El empresario Alejandro Burillo Azcárraga, quien falleció este jueves 16 de abril, fue dueño del Atlante Fútbol Club entre 2001 y 2013, una etapa clave en la historia del equipo azulgrana.
Durante su gestión, los Potros de Hierro del Atlante protagonizaron uno de los cambios más importantes del futbol mexicano: su mudanza a Cancún, Quintana Roo en 2007, donde lograron consagrarse campeones del Apertura 2007.
Las casas del Atlante
El estadio Ciudad de los Deportes (anteriormente conocido como Estadio Azulgrana o Estadio Azul) en la Ciudad de México y otros fueron casa del Atlante; se incluyen el Estadio Azteca, el Estadio Andrés Quintana Roo en Cancún y el Estadio Agustín «Coruco» Díaz.

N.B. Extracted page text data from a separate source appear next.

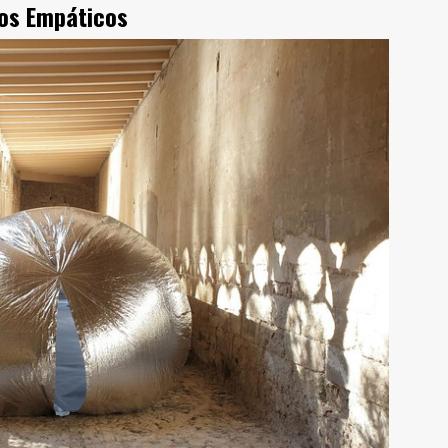
tos Empáticos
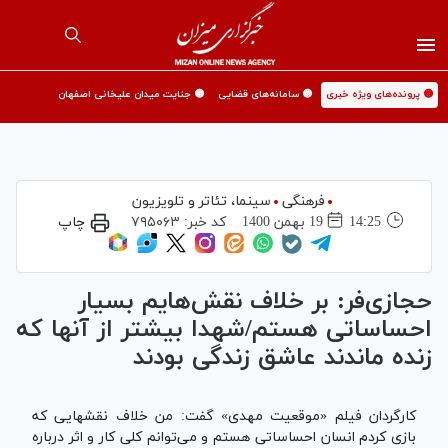
🟡 پرونده‌های ویژه خبری
🟡 سامانه‌های قضایی
🟡 جنایت میدان علیخانی اصفهان
فرهنگی
سینما،‌ تئاتر و تلویزیون
14:25
19 بهمن 1400
کد خبر:
۷۹۵۰۶۳
چاپ
حجازی‌فر: بر خلاف نقش‌هایم بسیار
احساساتی هستم/شهدا بیشتر از آنها که
زنده ماندند عاشق زندگی بودند
کارگردان فیلم «موقعیت مهدی» گفت: من خلاف نقشهایی که
بازی کردم انسان احساساتی هستم و می‌توانم کلی کار و اثر درباره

Una era de transformación con Burillo
La etapa de Alejandro Burillo Azcárraga al frente del Atlante Fútbol Club (2001–2013) tuvo varios momentos clave que marcaron al club dentro y fuera de la cancha:
CAMBIO DE IDENTIDAD Y SEDE
En 2007, el Atlante dejó el Estadio Azteca y se mudó a Cancún, jugando en el Estadio Andrés Quintana Roo. La decisión buscaba aprovechar el crecimiento turístico y darle una nueva base de aficionados.
TÍTULO HISTÓRICO
Ese mismo año, el equipo ganó el Apertura 2007, venciendo a los Pumas, con figuras como Giancarlo Maldonado, Gabriel Pereyra y Federico Vilar. Fue uno de los momentos más altos del club en la era reciente.
PROYECCIÓN INTERNACIONAL
Gracias a ese título, el Atlante disputó el Mundial de Clubes 2009 en Emiratos Árabes, donde enfrentó al poderoso FC Barcelona de Lionel Messi. Aunque perdieron en semifinales, fue un escaparate global importante.
ALTIBAJOS DEPORTIVOS
Tras el campeonato, el equipo tuvo torneos irregulares, con problemas para mantenerse competitivo y cambios constantes en la dirección técnica.
Después de 2013, el club cambió de propietarios.